* _DATA PROVIDED_:
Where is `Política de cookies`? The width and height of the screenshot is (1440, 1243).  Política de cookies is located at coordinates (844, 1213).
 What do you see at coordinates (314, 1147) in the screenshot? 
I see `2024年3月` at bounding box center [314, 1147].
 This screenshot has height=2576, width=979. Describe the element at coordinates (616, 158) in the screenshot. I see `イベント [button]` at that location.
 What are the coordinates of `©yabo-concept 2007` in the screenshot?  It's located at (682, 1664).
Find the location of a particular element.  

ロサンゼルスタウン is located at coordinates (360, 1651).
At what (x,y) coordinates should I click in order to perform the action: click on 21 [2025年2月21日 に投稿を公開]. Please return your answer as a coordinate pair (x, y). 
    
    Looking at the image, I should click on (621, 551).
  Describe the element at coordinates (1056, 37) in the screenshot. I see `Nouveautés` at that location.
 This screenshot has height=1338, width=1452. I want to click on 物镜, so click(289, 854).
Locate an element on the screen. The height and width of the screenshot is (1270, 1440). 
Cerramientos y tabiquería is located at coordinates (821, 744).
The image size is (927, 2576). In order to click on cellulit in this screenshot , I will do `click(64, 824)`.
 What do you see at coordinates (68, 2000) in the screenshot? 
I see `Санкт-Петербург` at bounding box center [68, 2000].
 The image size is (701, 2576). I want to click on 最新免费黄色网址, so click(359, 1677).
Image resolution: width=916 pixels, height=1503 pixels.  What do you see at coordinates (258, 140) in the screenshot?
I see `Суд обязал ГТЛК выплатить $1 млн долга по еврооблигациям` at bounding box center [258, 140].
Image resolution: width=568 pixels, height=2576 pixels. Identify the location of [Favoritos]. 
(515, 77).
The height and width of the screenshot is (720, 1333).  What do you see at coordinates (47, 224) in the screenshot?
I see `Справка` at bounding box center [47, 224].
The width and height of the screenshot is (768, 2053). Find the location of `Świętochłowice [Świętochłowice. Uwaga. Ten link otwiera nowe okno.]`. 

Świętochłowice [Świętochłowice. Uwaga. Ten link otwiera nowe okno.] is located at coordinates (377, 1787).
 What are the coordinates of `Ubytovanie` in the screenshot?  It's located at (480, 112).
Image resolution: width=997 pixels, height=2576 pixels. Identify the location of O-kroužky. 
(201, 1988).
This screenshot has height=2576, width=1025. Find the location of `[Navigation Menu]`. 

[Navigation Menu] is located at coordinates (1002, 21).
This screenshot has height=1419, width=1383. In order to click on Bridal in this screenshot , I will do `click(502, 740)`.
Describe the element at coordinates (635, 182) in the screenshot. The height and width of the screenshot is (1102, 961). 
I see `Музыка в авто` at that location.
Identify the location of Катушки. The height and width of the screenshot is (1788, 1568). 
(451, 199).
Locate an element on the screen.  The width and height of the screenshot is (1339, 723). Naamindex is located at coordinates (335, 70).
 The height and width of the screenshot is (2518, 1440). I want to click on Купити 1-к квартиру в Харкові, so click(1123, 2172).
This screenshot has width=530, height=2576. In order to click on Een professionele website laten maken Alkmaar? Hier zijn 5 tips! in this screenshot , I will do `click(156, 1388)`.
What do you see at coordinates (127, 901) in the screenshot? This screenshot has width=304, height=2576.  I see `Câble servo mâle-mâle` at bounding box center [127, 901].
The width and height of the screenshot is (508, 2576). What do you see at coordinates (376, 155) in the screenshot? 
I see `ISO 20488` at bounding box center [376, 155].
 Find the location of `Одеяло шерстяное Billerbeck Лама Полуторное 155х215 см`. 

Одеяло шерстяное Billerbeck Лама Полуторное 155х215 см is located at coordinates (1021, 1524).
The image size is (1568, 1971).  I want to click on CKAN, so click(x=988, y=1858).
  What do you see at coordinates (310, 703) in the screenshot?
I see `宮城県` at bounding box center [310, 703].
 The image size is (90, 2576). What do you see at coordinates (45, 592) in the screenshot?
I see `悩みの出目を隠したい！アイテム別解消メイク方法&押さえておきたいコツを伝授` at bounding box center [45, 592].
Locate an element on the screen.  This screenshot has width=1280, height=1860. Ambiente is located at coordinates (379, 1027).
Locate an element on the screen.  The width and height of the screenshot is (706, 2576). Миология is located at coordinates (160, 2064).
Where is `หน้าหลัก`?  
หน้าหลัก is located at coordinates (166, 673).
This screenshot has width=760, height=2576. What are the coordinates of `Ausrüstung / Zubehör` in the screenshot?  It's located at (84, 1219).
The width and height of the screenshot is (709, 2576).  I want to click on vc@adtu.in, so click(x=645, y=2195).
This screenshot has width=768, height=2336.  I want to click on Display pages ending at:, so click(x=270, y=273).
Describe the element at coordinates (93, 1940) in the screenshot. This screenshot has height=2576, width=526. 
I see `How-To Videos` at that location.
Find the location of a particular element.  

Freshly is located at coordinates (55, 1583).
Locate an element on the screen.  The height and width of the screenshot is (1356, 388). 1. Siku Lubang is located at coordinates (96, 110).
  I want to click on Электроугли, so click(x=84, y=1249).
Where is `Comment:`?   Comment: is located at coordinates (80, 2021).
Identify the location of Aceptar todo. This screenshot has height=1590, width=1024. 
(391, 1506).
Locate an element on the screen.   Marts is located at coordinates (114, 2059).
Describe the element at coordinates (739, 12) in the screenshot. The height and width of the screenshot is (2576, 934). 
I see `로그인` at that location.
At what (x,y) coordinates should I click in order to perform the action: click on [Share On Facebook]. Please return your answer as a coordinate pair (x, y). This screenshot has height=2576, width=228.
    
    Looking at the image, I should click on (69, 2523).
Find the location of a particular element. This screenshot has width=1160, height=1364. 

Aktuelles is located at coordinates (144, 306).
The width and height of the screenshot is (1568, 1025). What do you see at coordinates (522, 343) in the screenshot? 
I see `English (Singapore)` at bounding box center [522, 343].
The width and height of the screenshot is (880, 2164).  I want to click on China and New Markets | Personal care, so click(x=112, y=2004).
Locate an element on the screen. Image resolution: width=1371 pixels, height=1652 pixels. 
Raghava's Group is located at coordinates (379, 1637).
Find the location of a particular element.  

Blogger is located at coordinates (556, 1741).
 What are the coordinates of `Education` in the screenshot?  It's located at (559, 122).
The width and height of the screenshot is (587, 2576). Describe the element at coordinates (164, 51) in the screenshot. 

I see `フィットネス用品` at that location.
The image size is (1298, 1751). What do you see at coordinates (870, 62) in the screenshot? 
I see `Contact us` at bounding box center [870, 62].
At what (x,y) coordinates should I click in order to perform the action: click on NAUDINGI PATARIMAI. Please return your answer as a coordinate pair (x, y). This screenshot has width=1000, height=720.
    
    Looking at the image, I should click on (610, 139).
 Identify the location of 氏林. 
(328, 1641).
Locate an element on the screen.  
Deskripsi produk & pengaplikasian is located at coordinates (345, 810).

* _YOUR INSTRUCTIONS_: Nothing but an exact repetition of the entries is expected here.

* _RESPONSE_:
Where is `Política de cookies`? The width and height of the screenshot is (1440, 1243).  Política de cookies is located at coordinates (844, 1213).
 What do you see at coordinates (314, 1147) in the screenshot? 
I see `2024年3月` at bounding box center [314, 1147].
 This screenshot has height=2576, width=979. Describe the element at coordinates (616, 158) in the screenshot. I see `イベント [button]` at that location.
 What are the coordinates of `©yabo-concept 2007` in the screenshot?  It's located at (682, 1664).
Find the location of a particular element.  

ロサンゼルスタウン is located at coordinates (360, 1651).
At what (x,y) coordinates should I click in order to perform the action: click on 21 [2025年2月21日 に投稿を公開]. Please return your answer as a coordinate pair (x, y). 
    
    Looking at the image, I should click on (621, 551).
  Describe the element at coordinates (1056, 37) in the screenshot. I see `Nouveautés` at that location.
 This screenshot has height=1338, width=1452. I want to click on 物镜, so click(289, 854).
Locate an element on the screen. The height and width of the screenshot is (1270, 1440). 
Cerramientos y tabiquería is located at coordinates (821, 744).
The image size is (927, 2576). In order to click on cellulit in this screenshot , I will do `click(64, 824)`.
 What do you see at coordinates (68, 2000) in the screenshot? 
I see `Санкт-Петербург` at bounding box center [68, 2000].
 The image size is (701, 2576). I want to click on 最新免费黄色网址, so click(359, 1677).
Image resolution: width=916 pixels, height=1503 pixels.  What do you see at coordinates (258, 140) in the screenshot?
I see `Суд обязал ГТЛК выплатить $1 млн долга по еврооблигациям` at bounding box center [258, 140].
Image resolution: width=568 pixels, height=2576 pixels. Identify the location of [Favoritos]. 
(515, 77).
The height and width of the screenshot is (720, 1333).  What do you see at coordinates (47, 224) in the screenshot?
I see `Справка` at bounding box center [47, 224].
The width and height of the screenshot is (768, 2053). Find the location of `Świętochłowice [Świętochłowice. Uwaga. Ten link otwiera nowe okno.]`. 

Świętochłowice [Świętochłowice. Uwaga. Ten link otwiera nowe okno.] is located at coordinates (377, 1787).
 What are the coordinates of `Ubytovanie` in the screenshot?  It's located at (480, 112).
Image resolution: width=997 pixels, height=2576 pixels. Identify the location of O-kroužky. 
(201, 1988).
This screenshot has height=2576, width=1025. Find the location of `[Navigation Menu]`. 

[Navigation Menu] is located at coordinates (1002, 21).
This screenshot has height=1419, width=1383. In order to click on Bridal in this screenshot , I will do `click(502, 740)`.
Describe the element at coordinates (635, 182) in the screenshot. The height and width of the screenshot is (1102, 961). 
I see `Музыка в авто` at that location.
Identify the location of Катушки. The height and width of the screenshot is (1788, 1568). 
(451, 199).
Locate an element on the screen.  The width and height of the screenshot is (1339, 723). Naamindex is located at coordinates (335, 70).
 The height and width of the screenshot is (2518, 1440). I want to click on Купити 1-к квартиру в Харкові, so click(1123, 2172).
This screenshot has width=530, height=2576. In order to click on Een professionele website laten maken Alkmaar? Hier zijn 5 tips! in this screenshot , I will do `click(156, 1388)`.
What do you see at coordinates (127, 901) in the screenshot? This screenshot has width=304, height=2576.  I see `Câble servo mâle-mâle` at bounding box center [127, 901].
The width and height of the screenshot is (508, 2576). What do you see at coordinates (376, 155) in the screenshot? 
I see `ISO 20488` at bounding box center [376, 155].
 Find the location of `Одеяло шерстяное Billerbeck Лама Полуторное 155х215 см`. 

Одеяло шерстяное Billerbeck Лама Полуторное 155х215 см is located at coordinates (1021, 1524).
The image size is (1568, 1971).  I want to click on CKAN, so click(x=988, y=1858).
  What do you see at coordinates (310, 703) in the screenshot?
I see `宮城県` at bounding box center [310, 703].
 The image size is (90, 2576). What do you see at coordinates (45, 592) in the screenshot?
I see `悩みの出目を隠したい！アイテム別解消メイク方法&押さえておきたいコツを伝授` at bounding box center [45, 592].
Locate an element on the screen.  This screenshot has width=1280, height=1860. Ambiente is located at coordinates (379, 1027).
Locate an element on the screen.  The width and height of the screenshot is (706, 2576). Миология is located at coordinates (160, 2064).
Where is `หน้าหลัก`?  
หน้าหลัก is located at coordinates (166, 673).
This screenshot has width=760, height=2576. What are the coordinates of `Ausrüstung / Zubehör` in the screenshot?  It's located at (84, 1219).
The width and height of the screenshot is (709, 2576).  I want to click on vc@adtu.in, so click(x=645, y=2195).
This screenshot has width=768, height=2336.  I want to click on Display pages ending at:, so click(x=270, y=273).
Describe the element at coordinates (93, 1940) in the screenshot. This screenshot has height=2576, width=526. 
I see `How-To Videos` at that location.
Find the location of a particular element.  

Freshly is located at coordinates (55, 1583).
Locate an element on the screen.  The height and width of the screenshot is (1356, 388). 1. Siku Lubang is located at coordinates (96, 110).
  I want to click on Электроугли, so click(x=84, y=1249).
Where is `Comment:`?   Comment: is located at coordinates (80, 2021).
Identify the location of Aceptar todo. This screenshot has height=1590, width=1024. 
(391, 1506).
Locate an element on the screen.   Marts is located at coordinates (114, 2059).
Describe the element at coordinates (739, 12) in the screenshot. The height and width of the screenshot is (2576, 934). 
I see `로그인` at that location.
At what (x,y) coordinates should I click in order to perform the action: click on [Share On Facebook]. Please return your answer as a coordinate pair (x, y). This screenshot has height=2576, width=228.
    
    Looking at the image, I should click on (69, 2523).
Find the location of a particular element. This screenshot has width=1160, height=1364. 

Aktuelles is located at coordinates (144, 306).
The width and height of the screenshot is (1568, 1025). What do you see at coordinates (522, 343) in the screenshot? 
I see `English (Singapore)` at bounding box center [522, 343].
The width and height of the screenshot is (880, 2164).  I want to click on China and New Markets | Personal care, so click(x=112, y=2004).
Locate an element on the screen. Image resolution: width=1371 pixels, height=1652 pixels. 
Raghava's Group is located at coordinates (379, 1637).
Find the location of a particular element.  

Blogger is located at coordinates (556, 1741).
 What are the coordinates of `Education` in the screenshot?  It's located at (559, 122).
The width and height of the screenshot is (587, 2576). Describe the element at coordinates (164, 51) in the screenshot. 

I see `フィットネス用品` at that location.
The image size is (1298, 1751). What do you see at coordinates (870, 62) in the screenshot? 
I see `Contact us` at bounding box center [870, 62].
At what (x,y) coordinates should I click in order to perform the action: click on NAUDINGI PATARIMAI. Please return your answer as a coordinate pair (x, y). This screenshot has width=1000, height=720.
    
    Looking at the image, I should click on (610, 139).
 Identify the location of 氏林. 
(328, 1641).
Locate an element on the screen.  
Deskripsi produk & pengaplikasian is located at coordinates (345, 810).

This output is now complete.